In 2000, Lester joined the University of Sussex as a lecturer in human geography. He became senior lecturer in 2002, Reader in Human Geography in 2004, and Professor of Historical Geography in 2006. He later served as Head of the Department of Geography from 2007 to 2010, Research Theme Leader for Global Transformations from 2010 to 2012, Director of Interdisciplinary Research from 2012 to 2016, and Deputy Pro-Vice-Chancellor for Research from 2016 to 2018. The University of Sussex currently lists him as Professor of Historical Geography. From 2017 to 2020, Lester was Research Professor in History at La Trobe University in Australia. He subsequently became Adjunct Professor of History at La Trobe.

Lester has also held visiting and research positions in Australia, New Zealand and South Africa, including a visiting lectureship at Rhodes University and an Erskine Fellowship at the University of Canterbury.

== Research ==
Lester's research has contributed to the historical geography of the British Empire and to scholarship on imperial networks. His work examines colonialism not simply as a relationship between a metropolitan centre and separate colonial peripheries, but as a system of projects  and connections involving people, ideas, institutions and political practices operating across different parts of the empire.

His early research concentrated on South Africa. His first book, From Colonization to Democracy: A New Historical Geography of South Africa, was published in 1996. His subsequent book Imperial Networks: Creating Identities in Nineteenth-Century South Africa and Britain (2001) examined British colonialism in the Eastern Cape and the connections between colonial developments in South Africa, Britain and other parts of the empire. The book explored official, humanitarian and settler forms of colonial discourse and their interaction in the colonization of the Xhosa.

Lester's research subsequently expanded to comparative and trans-imperial studies of colonial humanitarianism. With Fae Dussart, he examined the movement of ideas and institutions concerned with the protection of Indigenous peoples between different parts of the British Empire. Their research included the development of Aboriginal protection in Australia and Aotearoa New Zealand and its connections with the Caribbean, the Cape Colony and Britain.

His research has also addressed the relationship between race, humanitarianism and colonial frontier politics.
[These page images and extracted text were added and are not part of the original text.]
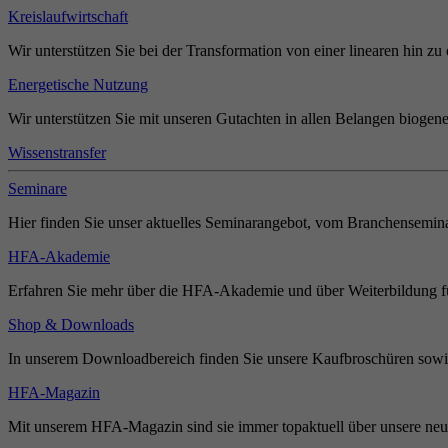
Kreislaufwirtschaft
Wir unterstützen Sie bei der Transformation von einer linearen hin zu 
Energetische Nutzung
Wir unterstützen Sie mit unseren Gutachten in allen Belangen biogene
Wissenstransfer
Seminare
Hier finden Sie unser aktuelles Seminarangebot, vom Branchensemina
HFA-Akademie
Erfahren Sie mehr über die HFA-Akademie und über Weiterbildung für
Shop & Downloads
In unserem Downloadbereich finden Sie unsere Kaufbroschüren sowie
HFA-Magazin
Mit unserem HFA-Magazin sind sie immer topaktuell über unsere neue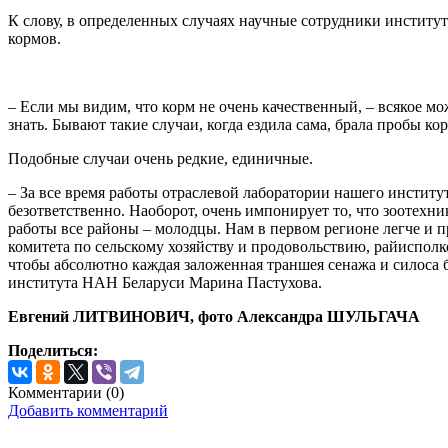
К слову, в определенных случаях научные сотрудники институ
кормов.
– Если мы видим, что корм не очень качественный, – всякое мо
знать. Бывают такие случаи, когда ездила сама, брала пробы ко
Подобные случаи очень редкие, единичные.
– За все время работы отраслевой лаборатории нашего институт
безответственно. Наоборот, очень импонирует то, что зоотехн
работы все районы – молодцы. Нам в первом регионе легче и 
комитета по сельскому хозяйству и продовольствию, райисполк
чтобы абсолютно каждая заложенная траншея сенажа и силоса 
института НАН Беларуси Марина Пастухова.
Евгений ЛИТВИНОВИЧ, фото Александра ШУЛЬГАЧА
Поделиться:
Комментарии (
0
)
Добавить комментарий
In a 2011 article in Transactions of the Institute of British Geographers, he examined the emergence of ideas of inherent racial difference in relation to political contests and trans-imperial mobilization in nineteenth-century colonial frontier regions.

== Major works ==

=== Imperial Networks ===
Imperial Networks: Creating Identities in Nineteenth-Century South Africa and Britain was published by Routledge in 2001. The book examines the colonization of the Eastern Cape and argues for understanding colonial South Africa through its connections with Britain and other parts of the British Empire. The work became associated with the development of approaches emphasizing networks and connections within imperial history. Later descriptions of Lester's scholarship have identified Imperial Networks as an important contribution to the spatial and trans-imperial study of colonialism.

=== Colonial Lives Across the British Empire ===
Lester co-edited Colonial Lives Across the British Empire: Imperial Careering in the Long Nineteenth Century with David Lambert. The collection examined the careers and movements of individuals within the British Empire, emphasizing how personal trajectories intersected with the circulation of ideas, commodities, capital and institutions across imperial territories. The book was an important contribution to the study of life histories and trans-imperial mobility.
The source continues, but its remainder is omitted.